El problema es que el mito puede convertirse en realidad cuando los laboratorios del abismo operen con la entera libertad que persiguen. Si es que consiguen, en el vértigo de la apostasía, la neutralización del Sacrificio Redentor que se renueva en la Eucaristía y se apoya en la cruz. La vida eucarística, asumida y autentificada en la cruz, es el soporte de la verdad libertadora. Por ello, la batalla real de nuestro tiempo se libra en torno a la Eucaristía y alrededor de la Cruz.

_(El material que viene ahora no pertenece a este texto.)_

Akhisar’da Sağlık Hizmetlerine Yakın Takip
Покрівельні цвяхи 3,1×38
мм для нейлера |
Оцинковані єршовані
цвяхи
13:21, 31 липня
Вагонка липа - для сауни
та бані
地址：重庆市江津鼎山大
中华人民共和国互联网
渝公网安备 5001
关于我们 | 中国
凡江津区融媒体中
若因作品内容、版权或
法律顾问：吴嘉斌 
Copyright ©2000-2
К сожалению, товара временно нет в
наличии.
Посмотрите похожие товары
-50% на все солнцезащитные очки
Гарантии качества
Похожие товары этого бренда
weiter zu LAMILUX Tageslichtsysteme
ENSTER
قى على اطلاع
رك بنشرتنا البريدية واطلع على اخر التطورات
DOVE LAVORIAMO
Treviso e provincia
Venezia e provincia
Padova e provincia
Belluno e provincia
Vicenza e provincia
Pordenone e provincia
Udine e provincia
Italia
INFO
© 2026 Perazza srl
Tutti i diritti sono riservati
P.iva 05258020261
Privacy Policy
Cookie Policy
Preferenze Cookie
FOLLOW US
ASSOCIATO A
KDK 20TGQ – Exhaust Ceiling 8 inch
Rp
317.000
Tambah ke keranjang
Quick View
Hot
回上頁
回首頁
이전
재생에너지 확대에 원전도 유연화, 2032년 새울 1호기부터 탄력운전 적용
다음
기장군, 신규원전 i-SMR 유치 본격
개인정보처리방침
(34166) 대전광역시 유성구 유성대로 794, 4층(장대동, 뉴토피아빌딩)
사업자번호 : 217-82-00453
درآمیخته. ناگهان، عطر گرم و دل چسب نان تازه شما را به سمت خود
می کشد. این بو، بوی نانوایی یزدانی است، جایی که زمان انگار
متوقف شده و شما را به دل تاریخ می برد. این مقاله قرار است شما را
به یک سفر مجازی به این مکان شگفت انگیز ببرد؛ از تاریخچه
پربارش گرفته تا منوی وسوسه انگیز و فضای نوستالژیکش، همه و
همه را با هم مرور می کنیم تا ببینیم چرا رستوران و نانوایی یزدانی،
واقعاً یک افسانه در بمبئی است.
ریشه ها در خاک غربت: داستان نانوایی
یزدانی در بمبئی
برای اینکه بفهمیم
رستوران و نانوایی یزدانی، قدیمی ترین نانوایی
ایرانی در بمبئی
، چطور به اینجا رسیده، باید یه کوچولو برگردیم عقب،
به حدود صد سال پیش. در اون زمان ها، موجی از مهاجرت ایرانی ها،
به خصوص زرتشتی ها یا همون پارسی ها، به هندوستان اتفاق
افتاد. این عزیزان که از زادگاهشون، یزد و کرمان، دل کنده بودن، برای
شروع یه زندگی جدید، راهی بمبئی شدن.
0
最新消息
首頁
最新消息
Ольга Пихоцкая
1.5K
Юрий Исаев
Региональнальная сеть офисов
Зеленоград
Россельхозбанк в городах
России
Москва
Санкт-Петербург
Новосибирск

La belleza “pertenece a la imaginería de la liberación” aunque no en el sentido pretendido por Marcuse (La dimensión estética, página 105) sino en su significado auténtico – tomista - de manifestación de lo verdadero y de lo bueno... Un aspecto apremiante del drama de nuestro tiempo es pues, como insiste Benedicto XVI, hacer comprender a ésta sociedad en trance de seducción (2 Ts 2, 11) la relación íntima entre el hecho religioso y la supervivencia colectiva; entre la moral y la libertad; entre la caridad y la belleza; entre el sacrificio personal y la deriva social. Hacer comprender, en definitiva, la capacidad del acontecimiento cristiano, y sólo de él, para despejar los peligros que acechan al hombre.

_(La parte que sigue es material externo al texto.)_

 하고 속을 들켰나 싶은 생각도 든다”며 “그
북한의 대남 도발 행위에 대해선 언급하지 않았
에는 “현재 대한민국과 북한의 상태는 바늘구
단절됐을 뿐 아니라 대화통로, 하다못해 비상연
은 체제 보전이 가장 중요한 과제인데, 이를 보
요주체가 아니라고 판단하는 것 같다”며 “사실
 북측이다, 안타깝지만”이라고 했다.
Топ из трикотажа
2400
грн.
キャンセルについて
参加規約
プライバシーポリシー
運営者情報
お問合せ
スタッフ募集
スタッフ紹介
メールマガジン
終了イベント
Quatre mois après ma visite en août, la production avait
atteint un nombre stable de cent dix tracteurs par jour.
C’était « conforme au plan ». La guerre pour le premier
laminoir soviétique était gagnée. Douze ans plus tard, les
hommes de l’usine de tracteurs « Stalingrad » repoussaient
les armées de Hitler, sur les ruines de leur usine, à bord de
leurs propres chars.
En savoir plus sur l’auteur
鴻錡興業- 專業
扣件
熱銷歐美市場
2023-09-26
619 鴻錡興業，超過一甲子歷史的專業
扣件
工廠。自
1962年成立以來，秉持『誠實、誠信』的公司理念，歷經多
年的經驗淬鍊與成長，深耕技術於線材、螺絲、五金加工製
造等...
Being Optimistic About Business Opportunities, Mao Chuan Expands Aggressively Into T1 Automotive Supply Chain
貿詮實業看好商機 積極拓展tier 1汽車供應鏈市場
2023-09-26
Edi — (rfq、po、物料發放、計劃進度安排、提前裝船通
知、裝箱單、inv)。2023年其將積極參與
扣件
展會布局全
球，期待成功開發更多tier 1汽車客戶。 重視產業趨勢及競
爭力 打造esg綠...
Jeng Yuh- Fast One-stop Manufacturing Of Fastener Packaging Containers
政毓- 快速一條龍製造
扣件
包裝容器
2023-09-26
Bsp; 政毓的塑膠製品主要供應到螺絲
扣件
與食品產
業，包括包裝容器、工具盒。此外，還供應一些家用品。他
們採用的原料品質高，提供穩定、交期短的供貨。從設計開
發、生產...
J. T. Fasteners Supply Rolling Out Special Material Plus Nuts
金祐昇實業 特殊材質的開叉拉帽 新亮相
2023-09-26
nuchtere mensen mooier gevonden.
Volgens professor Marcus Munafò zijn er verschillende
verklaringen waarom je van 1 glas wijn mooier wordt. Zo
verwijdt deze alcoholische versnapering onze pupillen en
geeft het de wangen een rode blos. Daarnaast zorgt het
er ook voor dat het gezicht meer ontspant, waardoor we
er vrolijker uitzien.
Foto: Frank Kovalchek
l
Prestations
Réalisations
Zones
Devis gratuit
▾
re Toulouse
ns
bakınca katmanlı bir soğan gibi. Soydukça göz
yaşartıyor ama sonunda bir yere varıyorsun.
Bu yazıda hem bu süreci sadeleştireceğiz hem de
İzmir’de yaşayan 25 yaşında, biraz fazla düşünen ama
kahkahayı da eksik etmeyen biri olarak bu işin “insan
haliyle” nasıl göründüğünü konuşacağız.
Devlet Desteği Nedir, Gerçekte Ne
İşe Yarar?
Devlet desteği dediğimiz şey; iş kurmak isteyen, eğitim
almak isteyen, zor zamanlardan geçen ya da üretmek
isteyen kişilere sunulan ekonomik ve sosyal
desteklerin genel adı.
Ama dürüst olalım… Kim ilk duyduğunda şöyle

Sin embargo, el grito de alerta se ve sofocado eficazmente por la corrección política y eclesiástica: Los medios conservadores permanecen bajo el influjo de un liberalismo tardío, mero recubrimiento del sometimiento estructural – incluyendo la ciencia – al principado del mundo. Su complicidad con el mal, eco de vanidades volterianas, se traiciona en el desprecio cotidiano de la Ley divina. Pero las sonrisas escépticas y los inmoralismos se van a borrar cuando afloren las consecuencias: El horror más inimaginable será su estación terminal.

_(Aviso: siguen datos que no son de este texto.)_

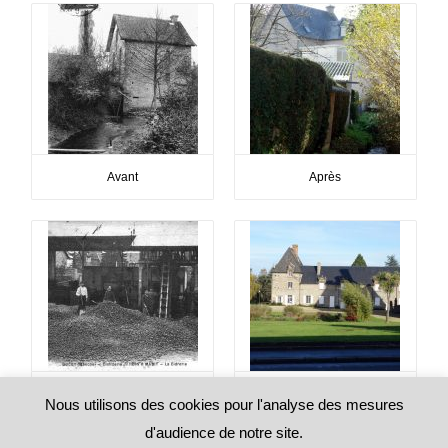
Avant
Après
Avant
Après
Nous utilisons des cookies pour l'analyse des mesures
d'audience de notre site.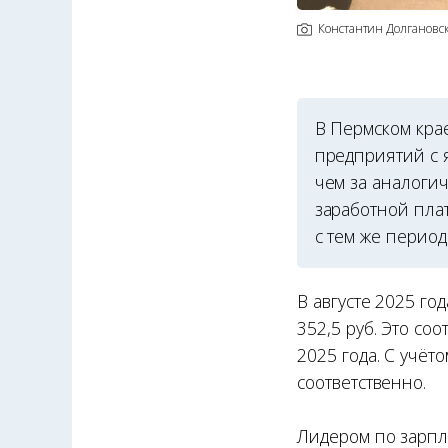
Константин Долгановс
В Пермском кра
предприятий с я
чем за аналоги
заработной пла
с тем же период
В августе 2025 го
352,5 руб. Это со
2025 года. С учёт
соответственно.
Лидером по зарпл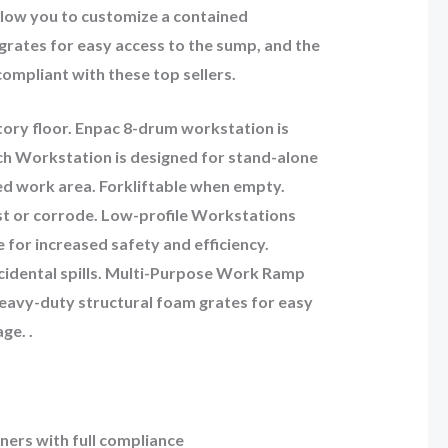
 allow you to customize a contained
grates for easy access to the sump, and the
compliant with these top sellers.
ctory floor. Enpac 8-drum workstation is
ach Workstation is designed for stand-alone
ed work area. Forkliftable when empty.
ust or corrode. Low-profile Workstations
 for increased safety and efficiency.
cidental spills. Multi-Purpose Work Ramp
eavy-duty structural foam grates for easy
ge. .
iners with full compliance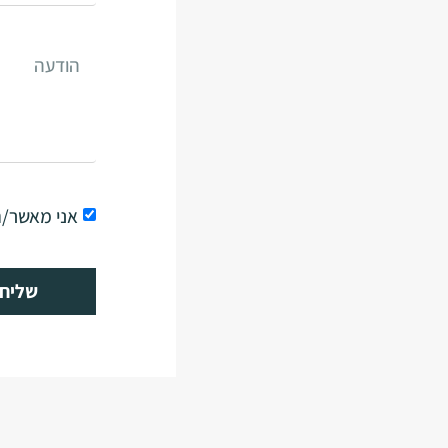
אני מאשר/
שליח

Tampoco es fácil alertar del peligro a la gran masa de los fieles. Los mensajes llegan demasiado crípticos aunque la verdad sea sencilla. Los fieles no entienden, con razón, en que consistiría “manifestar a Dios ante el hombre actual” cuando se hace abstracción de la conculcación frontal de su ley. El mismo Dios ya se ha encargado de prevenir esa modulación retórica ante el poder del mundo, por la cual lo que se “presenta” parece una caricatura suya: Dios no es un pelele indiferente ante la aberración institucionalizada. Dios no es enemigo del hombre, es su Salvador, pero además es testigo supremo (Ap 19, 11) de una Verdad que no puede ser manipulada, ni tampoco rebajada por falsa prudencia. La matanza universal de inocentes no ha sido repudiada hasta las últimas exigencias morales, ni en el plano conceptual, ni en el práctico. No es un mero daño colateral, subsanable, de la democracia. Es algo bastante peor. Cuando se advirtió, por quien tenía autoridad para hacerlo (Guerra Campos) que la sangre inocente vertida en el ara de Moloch alimentaba el imperio del abismo sobre las estructuras, algunos no supieron o quisieron entenderlo. Hay verdades que comprometen a fondo la coexistencia “de las esferas”.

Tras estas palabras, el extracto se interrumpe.